Kim Jong-un bans hotdogs for North Koreans, cooking them an act of treason

Authored by nzherald.co.nz and submitted by bobongboi

Kim Jong Un has banned hotdogs from being cooked or sold in North Korea. Photo / Korean Central News Agency

North Korean dictator Kim Jong-un is known for his intense crackdowns on its citizens in everyday life and now a popular food item has been banned.

According to reports, Kim has banned North Koreans from eating hotdogs as part of a crackdown on Western culture slowly oozing its way into the hermit nation.

The hotdog has grown in popularity in South Korea, and Kim has sinced declared that serving sausages is now an act of treason against North Korea.

It is claimed that people caught cooking or selling hotdogs could find themselves arrested and sentenced to hard labour in their infamous labour camps.

Hotdogs aren’t the only food to be the subject of a brutal crackdown.

mPORTZER on January 6th, 2025 at 15:48 UTC »

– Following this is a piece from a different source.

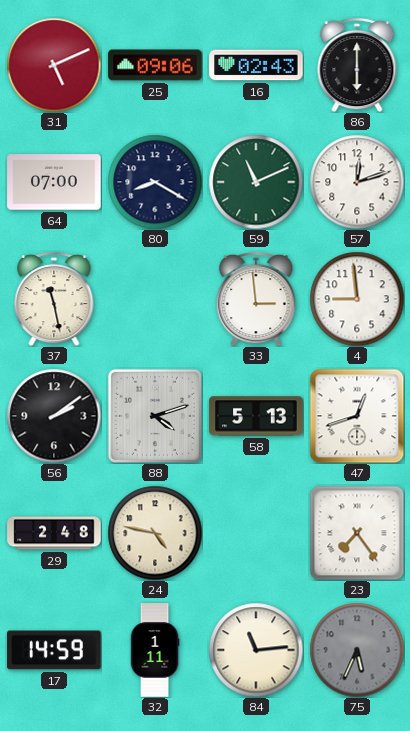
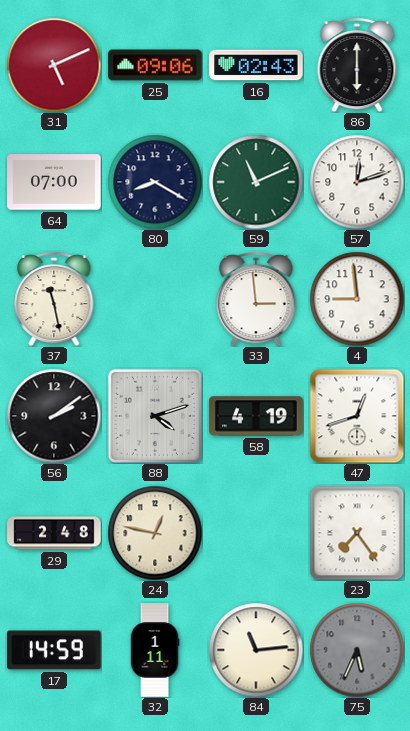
58: 5:13 -> 4:19
24: 4:47 -> 12:47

Do you really think that happened? Like if you dig deep, you believe this?

SEND_ME_CSGO-SKINS on January 6th, 2025 at 15:42 UTC »

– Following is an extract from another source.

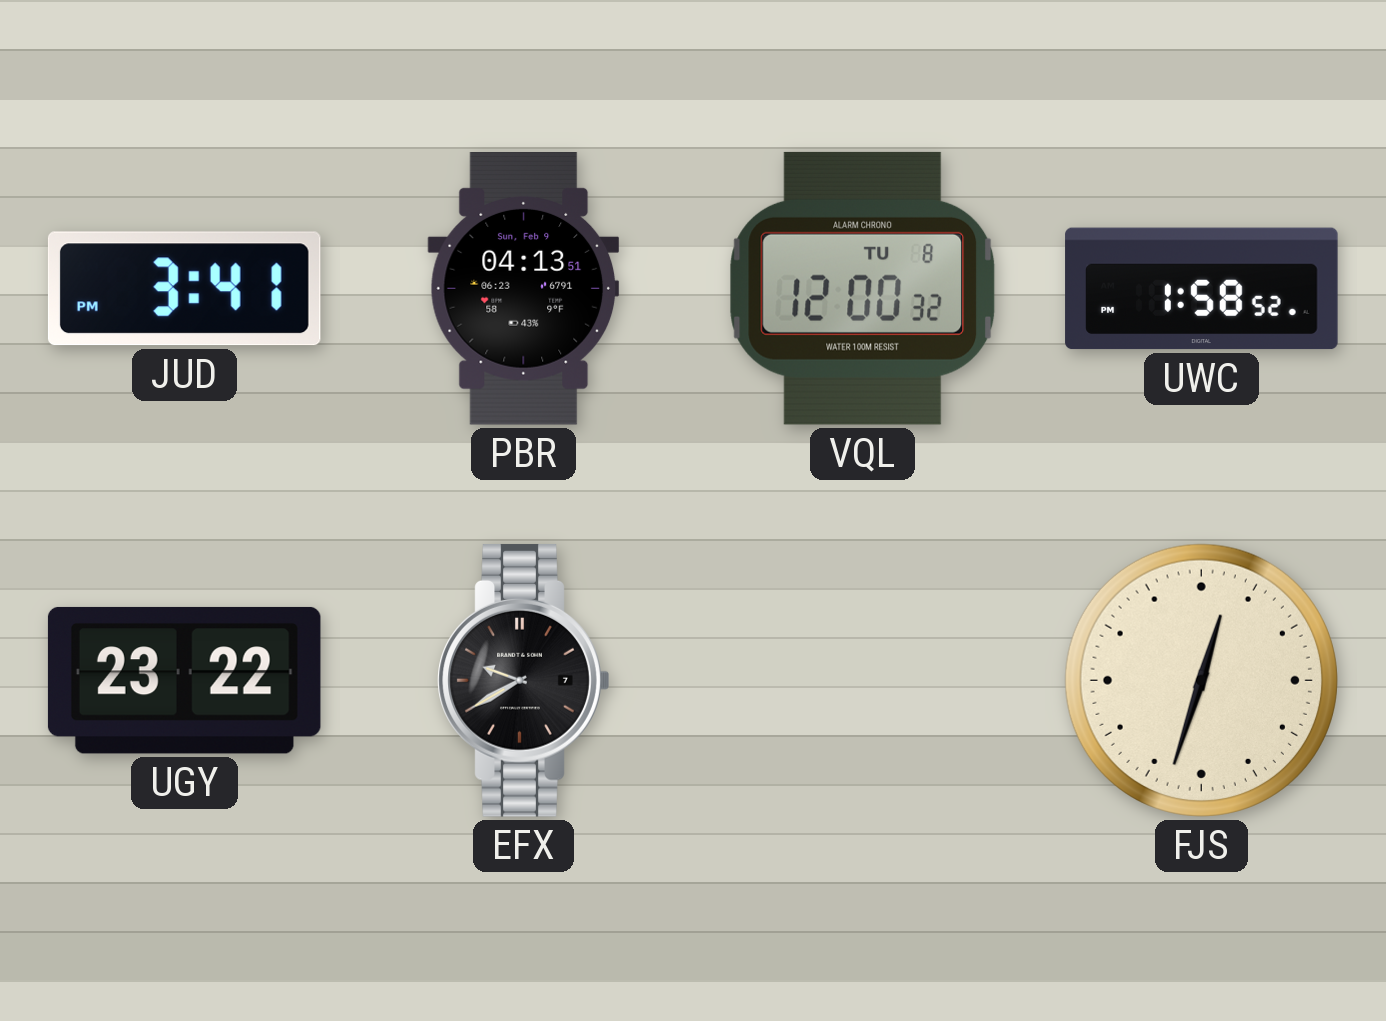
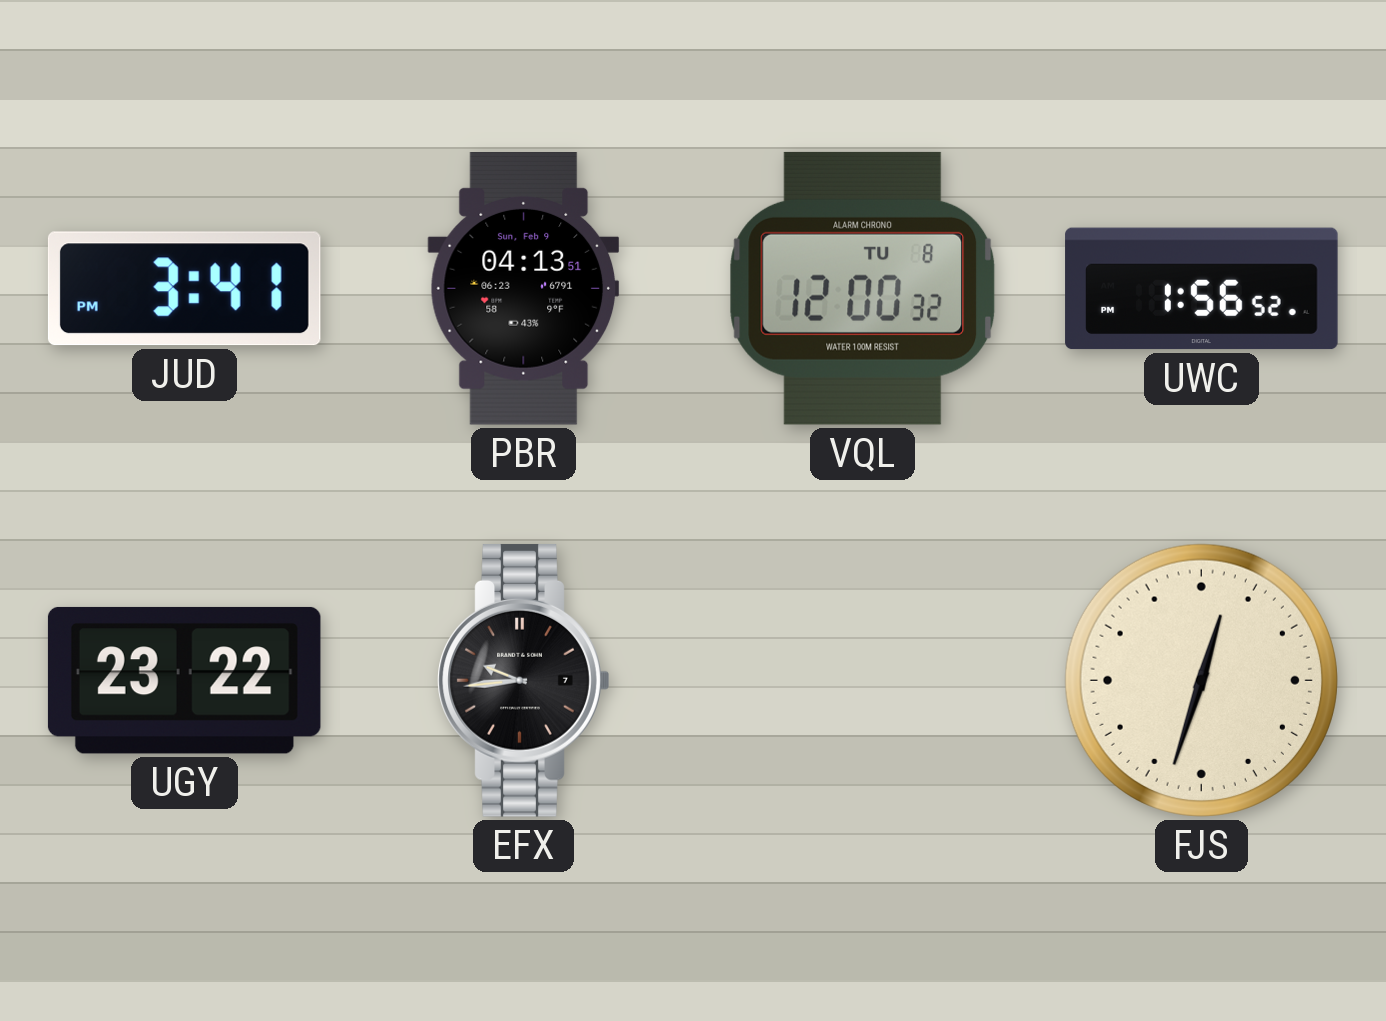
UWC: 1:58 -> 1:56
EFX: 9:40 -> 9:44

Radio Free Asia slop article. North Korea is bad enough that there’s no reason to make stuff up

EffectiveSalamander on January 6th, 2025 at 15:06 UTC »

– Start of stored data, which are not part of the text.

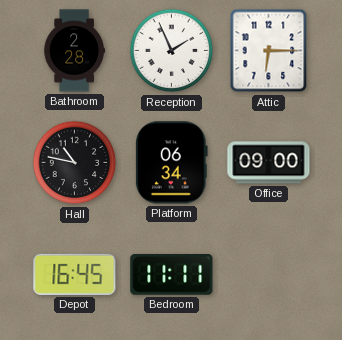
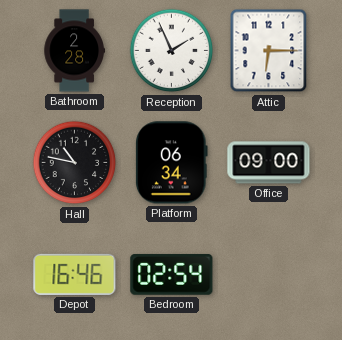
Depot: 16:45 -> 16:46
Bedroom: 11:11 -> 02:54
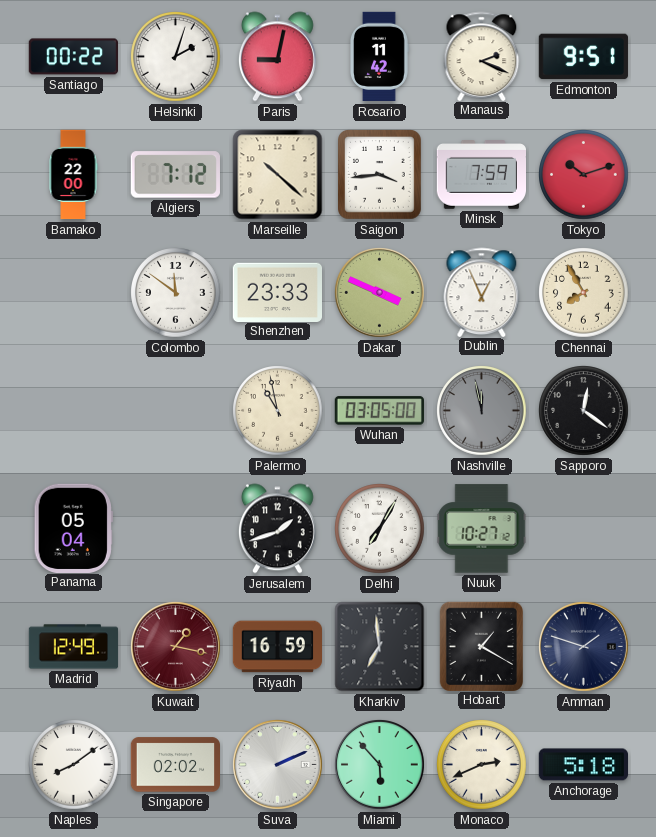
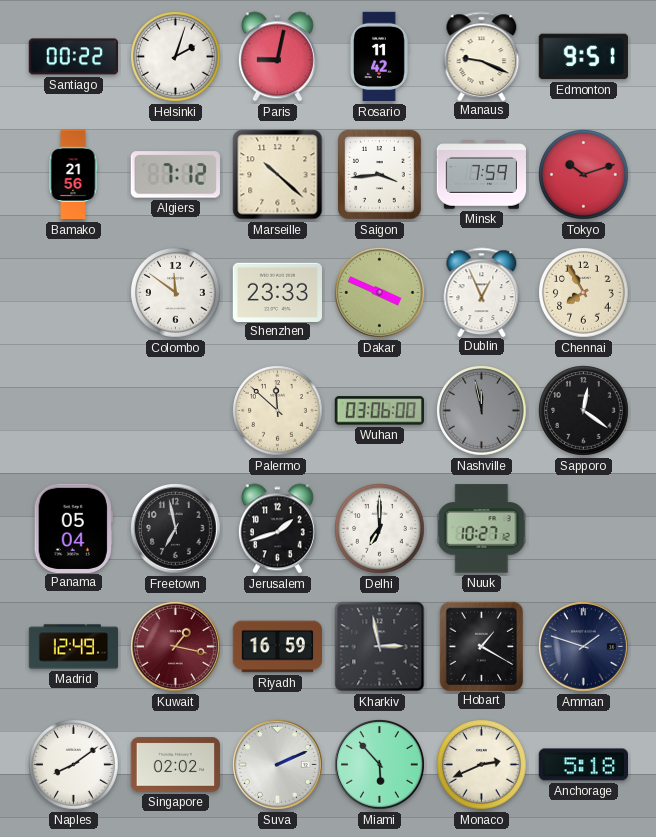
Manaus: 2:19 -> 9:19
Bamako: 22:00 -> 21:56
Palermo: 10:58 -> 11:52
Wuhan: 03:05 -> 03:06
Freetown: none -> 6:58
Delhi: 7:05 -> 7:00
Kharkiv: 6:59 -> 2:58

Kim has also forbidden the sale of budae-jjigae, a South Korean-American fusion dish made from an umami-rich broth, Korean hot pepper paste, flakes, kimchi, and American Spam, beans, and sausage.

The hotpot dish, which means “army base stew”, contains hotdog meat or spam which has been banned in the North.

The fusion dish appears to have crossed the border into North Korea around 2017, more than 50 years after its creation in the South.

I've never had a chance to try this, but I've seen it on a menu as "All-American Soup." It has it's origins just after the Korean War. Meat was really scarce with the war, and getting Spam or hot dogs was a big deal. I wonder if the North Koreans were getting Spam smuggled across the border of if they were using a North Korean equivalent. I can see why a repressive regime would suppress anything foreign, even something as benign as food. Anything even the slightest bit different is a threat to a dictator's control of the populace.